150+ essays on literary topics
Disasters affecting large numbers of people are often said to be of biblical proportions. Disasters in the lives of individuals, on the other hand, are usually called tragedies, the frame of reference in that case being Greek drama rather than the Judaeo-Christian Old Testament.
A tragedy must have to do with more than being in the wrong place at the wrong time. The complex relationship between mortals and immortals in the classical world raised questions about morality that were of a different order from those in the Jewish tradition, where the argument was between man and God. God knows best, man pays for his disobedience and even for his innocent mistakes, human suffering being God’s way of making a point. The Flood was meant to wipe out the whole human race and would have done if God had not made an exception for Noah.
The New Testament, being the first written expression of the new Romano-Judaic philosophy of the Jewish renegade prophet, Jesus of Nazareth, made the situation even more complicated. Love thy neighbour on the one hand, Crusades on the other. Human suffering became man’s way of making God’s point for him. Onward Christian soldiers.
Which brings us to William Golding.
The suffering of the characters in Golding’s novels is more biblical than classical. His heroes don’t have tragic flaws, at least no more than the rest of us, they are just in the wrong place at the wrong time. Disasters of biblical proportions, specifically the Second World War, often form the background to the story but are not themselves the story. The story is about the suffering, not what caused it.
Pincher Martin is about a sailor who is blown off the bridge of a British ship, part of a convoy crossing the Atlantic during the Second World War, when it is hit by a German torpedo.
‘Must have hit us bang under the bridge. And I gave the right order. And I get blown to buggery.’
Kept afloat by his life-belt, he swims round in circles. He sees a shape which he thinks must be one of the other ships in the convoy and swims towards it, shouting for help. The shape turns out to be a rock.
‘… his body gave up and he lay slack in the waves and the shape rose over him. He heard the sound of waves breaking. He lifted his head and there was rock stuck up in the sky with a sea-gull poised before it.’
He swims towards it but is constantly pushed back by the waves.
‘He went under into a green calm, then up and was thrust sideways. The sea no longer played with him. It stayed its wild movement and held him gently, carried him with delicate and careful motion like a retriever with a bird. Hard things touched him about the feet and knees. The sea laid him down gently and retreated.’

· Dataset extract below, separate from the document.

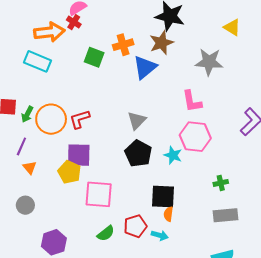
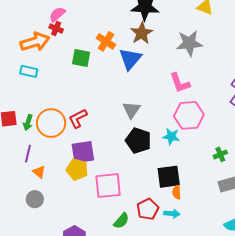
orange cross: (123, 45) -> (106, 41), turned -30
cyan rectangle: (37, 61) -> (29, 71), size x0.7
gray circle: (25, 205) -> (35, 199), moved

The next twelve chapters of this short novel, Golding’s third, give a detailed account of Christopher ‘Pincher’ Martin’s struggle to survive on his rock. He humanises it by giving each part of it a name – Safety Rock, The Look-out, Prospect Cliff, The Red Lion. He eats barnacles and mussels. He builds a tower of stones to attract the attention of passing ships and calls it The Dwarf. He cures his constipation by using the tube of his life-belt to give himself an enema.
His memories, in dreams and day-dreams, become increasingly vivid. He has hallucinations. He starts to go mad, realises that he is going mad, tries to hold onto his sanity.
‘The man was inside two crevices. There was first the rock… his body was a second and interior crevice which he inhabited.’
His confusion between inside and outside continues to grow.
‘The light changed before the staring eyes but so slowly that they did not notice any difference. They looked, rather, at the jumble of unsorted pictures that presented themselves at random. There was still the silent, indisputable, creature that sat at the centre of things, but it seemed to have lost the knack of distinguishing between pictures and reality.’
He hears himself talking as if he is listening to someone else.
‘And all the time there was another voice that hung in his ears like the drooling of the Forces Programme. Nobody paid any attention to this voice but the nature of the cretin was to go on talking even though it said the same thing over and over again.’
In none of this is he a tragic hero, just a man in the wrong place at the wrong time. ‘The solution,’ he says to himself at the end of chapter 11, ‘lies in intelligence. That is what distinguishes us from the helpless animals that are caught in their patterns of behaviour, both mental and physical.’ But this is quickly revealed as a conventional idea with no basis in reality, a bit of received wisdom which is meaningless. Knowledge comes from a different part of him. Feeling around inside his mouth, ‘his tongue was remembering’.
‘It pried into the gap between the teeth and re-created the old, aching shape. It touched the rough edge of the cliff, traced the slope down, trench after aching trench, down towards the smooth surface where the Red Lion was, just above the gum – understood what was so hauntingly familiar and painful about an isolated and decaying rock in the middle of the sea.’
A man with an intelligent tongue learns from it the truth about his own existence. Tragedy is simply the human condition. We are merely helpless animals caught in their patterns of behaviour, both mental and physical.
Though the immediate cause of the events in Pincher Martin is war, Golding has nothing to say about it. It could be anything. The same is true of his other novels, in none of which does he consider what causes the predicament in which his characters find themselves, only the predicament itself. It is something he shares with Samuel Beckett. The predicament both men write about is simply that of being human.
Beckett would have known as well as Golding did what it was that was so hauntingly familiar and painful about an isolated and decaying rock in the middle of the sea.